Noushfar, 78 F.3d at 1445.


Noushfar is different from our case, however, for at least two reasons. First, and most important, the trial court in Noushfar had sent the unplayed tapes to the jury "[o]ver vigorous objections." Id. at 1444. Here, there was no objection to the district court's decision to send the unread transcripts to the jury room and, for reasons we will explain, prior motions or inquiries of defense counsel did not suffice in place of such an objection.


Second, Noushfar involved the sending of unplayed tapes to the jury. Our case involves the sending of unread transcripts to the jury, when the tapes were not played because they were in a foreign language. This distinction alone does not necessarily render Noushfar inapplicable to the present situation, but it highlights the need for explicit objections. To explain why we conclude that Noushfar does not require reversal here, it is necessary to describe in more detail both the procedural situation in the district court and the state of our law.


The district court gave the defendants abundant time to review the English-language transcripts and the tapes.

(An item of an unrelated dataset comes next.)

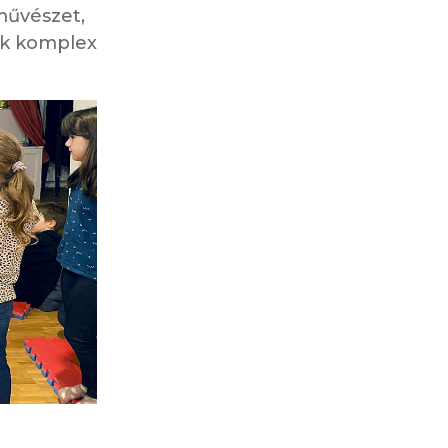
művészet,
ak komplex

It informed the defendants that, to the extent that they did not succeed in securing the government's consent to suggested corrections, they should submit competing translations of disputed passages. Although the defendants did succeed in making numerous agreed corrections, they submitted no competing translations. The district court accordingly was quite correct in concluding that the defendants had not placed the accuracy of the transcripts in issue. See United States v. Cruz, 765 F.2d 1020, 1023 (11th Cir.1985) (failure to submit own translation precludes attack on accuracy of transcript on appeal); United States v. Armijo, 5 F.3d 1229, 1234-35 (9th Cir.1993) (opportunity of defense to introduce alternative versions is factor in admissibility of transcripts).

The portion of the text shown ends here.